We have also examined originals or copies, certified or otherwise identified to our satisfaction, of such records of the Company and such agreements, certificates and receipts of public officials, certificates of officers or other representatives of the Company and others, and such other documents as we have deemed necessary or appropriate as a basis for the opinions stated below.

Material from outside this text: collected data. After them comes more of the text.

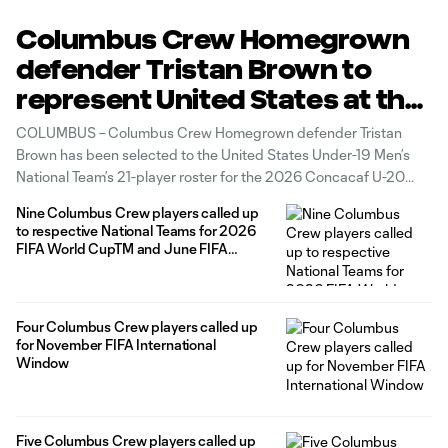
Columbus Crew Homegrown
defender Tristan Brown to
represent United States at the
2026 Concacaf U-20
COLUMBUS – Columbus Crew Homegrown defender Tristan
Championship
Brown has been selected to the United States Under-19 Men’s
National Team’s 21-player roster for the 2026 Concacaf U-20
Championship, as announced today by the U.S. Soccer
Nine Columbus Crew players called up
Federation and head coach Gonzalo Segares.
to respective National Teams for 2026
FIFA World CupTM and June FIFA
International Window
Four Columbus Crew players called up
for November FIFA International
Window
Five Columbus Crew players called up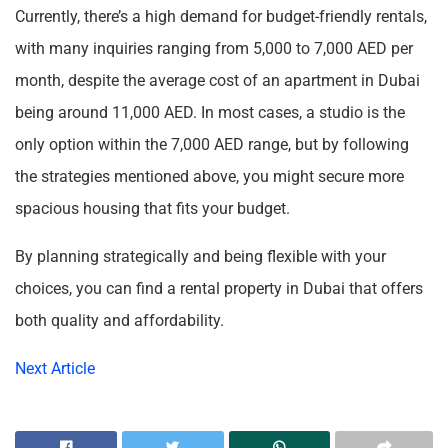
Currently, there’s a high demand for budget-friendly rentals,
with many inquiries ranging from 5,000 to 7,000 AED per
month, despite the average cost of an apartment in Dubai
being around 11,000 AED. In most cases, a studio is the
only option within the 7,000 AED range, but by following
the strategies mentioned above, you might secure more
spacious housing that fits your budget.
By planning strategically and being flexible with your
choices, you can find a rental property in Dubai that offers
both quality and affordability.
Next Article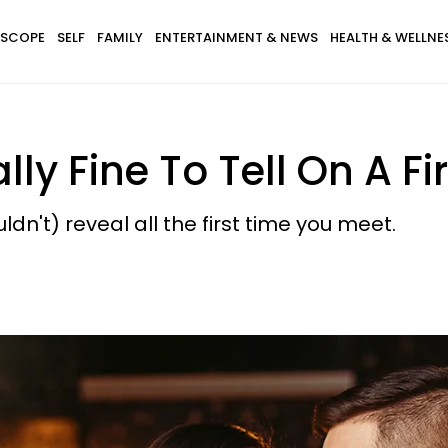
SCOPE
SELF
FAMILY
ENTERTAINMENT & NEWS
HEALTH & WELLNE
lly Fine To Tell On A Fi
dn't) reveal all the first time you meet.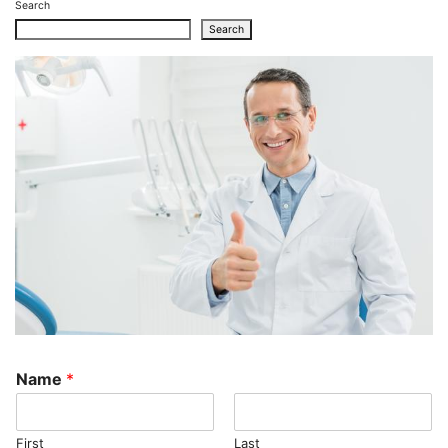
Search
Search
Name
*
First
Last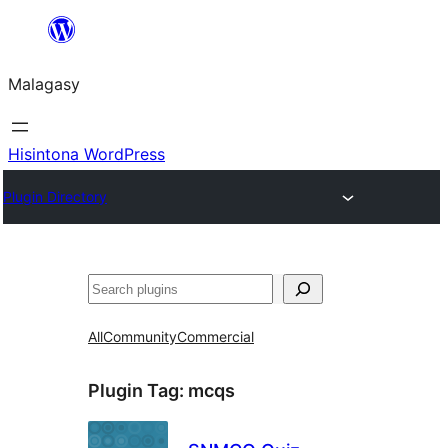
Hakany
amin'ny
Malagasy
ventiny
Hisintona WordPress
Plugin Directory
Karoka
All
Community
Commercial
Plugin Tag:
mcqs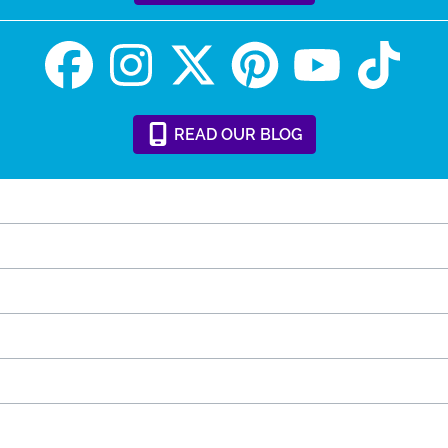
READ
OUR
BLOG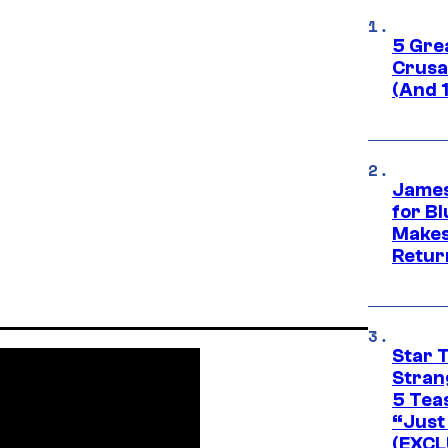
5 Gre
Crusad
(And 
James
for Bl
Makes
Retur
Star 
Stran
5 Tea
“Just 
(EXCL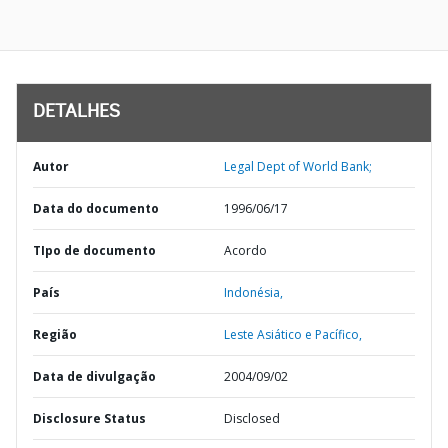
DETALHES
Autor
Legal Dept of World Bank;
Data do documento
1996/06/17
TIpo de documento
Acordo
País
Indonésia,
Região
Leste Asiático e Pacífico,
Data de divulgação
2004/09/02
Disclosure Status
Disclosed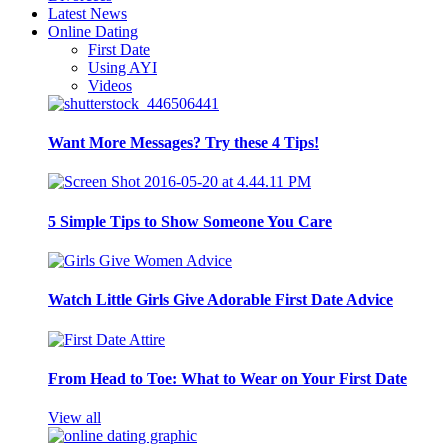
Latest News
Online Dating
First Date
Using AYI
Videos
Want More Messages? Try these 4 Tips!
5 Simple Tips to Show Someone You Care
Watch Little Girls Give Adorable First Date Advice
From Head to Toe: What to Wear on Your First Date
View all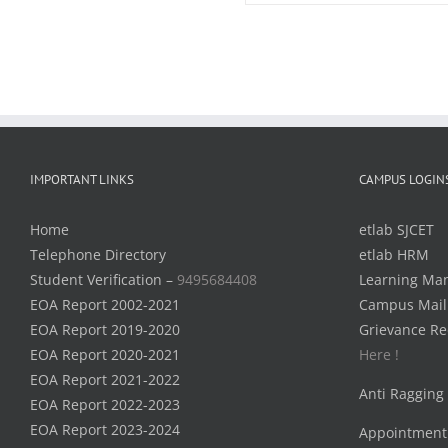
IMPORTANT LINKS
CAMPUS LOGIN
Home
etlab SJCET
Telephone Directory
etlab HRM
Student Verification –
9495684408
Learning Ma
EOA Report 2002-2021
Campus Mail
EOA Report 2019-2020
Grievance Re
EOA Report 2020-2021
Here !
EOA Report 2021-2022
Anti Ragging
EOA Report 2022-2023
EOA Report 2023-2024
Appointment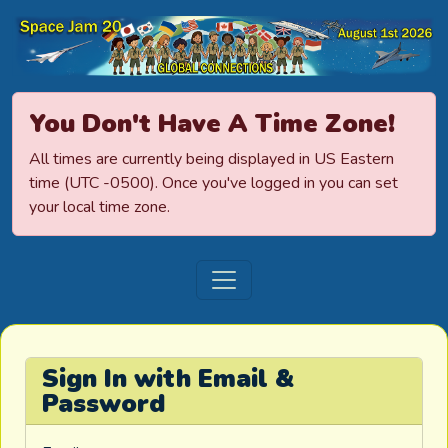
Space Jamboree
You Don't Have A Time Zone!
All times are currently being displayed in US Eastern
time (UTC -0500). Once you've logged in you can set
your local time zone.
Sign In with Email &
Password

In our examination, we have assumed the genuineness of all signatures, including electronic signatures, the legal capacity and competency of all natural persons, the authenticity of all documents submitted to us as originals, the conformity to original documents of all documents submitted to us as facsimile, electronic, certified or photocopied copies, and the authenticity of the originals of such copies. As to any facts relevant to the opinions stated herein that we did not independently establish or verify, we have relied upon statements and representations of officers and other representatives of the Company and others and of public officials.
We do not express any opinion with respect to the laws of any jurisdiction other than the laws of the State of New York (the “Opined-on Law”).
As used herein, “Transaction Documents” means the Underwriting Agreement, the SAILSM Security Certificate, the Warrant Certificate and the Warrant Agreement.